La investigación médica ha comenzado a prestar atención a los efectos de la guerra sobre la salud mental de la población civil.
Los Jémeres Rojos habían ejecutado a toda su familia. La paliza recibida la dejaron inconsciente sobre los cuerpos de sus seres queridos. Cuando mi primera paciente camboyana me contó esta historia con todo lujo de detalles en 1981, mi reacción inicial fue de rechazo. No podía ser cierto. Parecía irreal, como si se tratara de una escena sacada de una película de terror. Mi instinto me decía que no debía darle crédito.

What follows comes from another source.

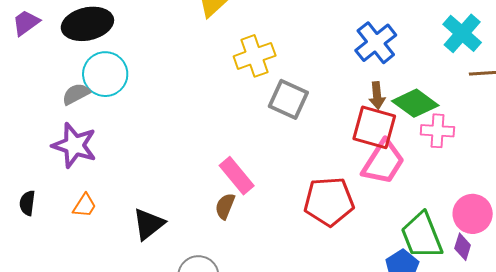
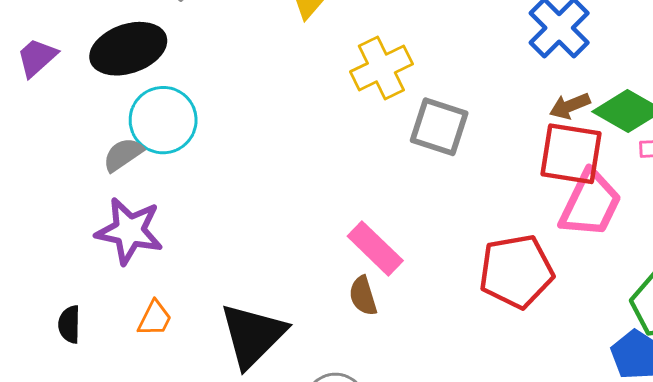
brown arrow: (377, 95) -> (570, 106), turned 80
brown semicircle: (225, 206) -> (363, 296), turned -32
black triangle: (149, 224) -> (253, 335), size x1.4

Aquel sentimiento mío era un ejemplo de lo que el novelista Herman Wouk ha llamado "la voluntad de no creer". Este tipo de respuesta es una reacción frecuente ante los relatos de crueldad humana y de sufrimiento emocional, y una de las razones por las que los líderes políticos, los que trabajan en ayuda humanitaria e incluso los psiquiatras no han sido capaces de apreciar la profundidad que encierran los traumatismos de la guerra. Suele parangonarse con una cinta elástica. La guerra es el infierno, pero nosotros pensamos que, una vez que el conflicto ha terminado, los afectados volverán a la normalidad. Permanecerán las lesiones físicas, pero la ansiedad y el miedo que acompañan cualquier situación amenazante para la vida deben desaparecer, en cuanto cesa el peligro inmediato. El público, en general, mantiene la misma actitud. En esencia, el mensaje desde el mundo exterior a las víctimas de la guerra ha sido: Resiste, que esto pasará.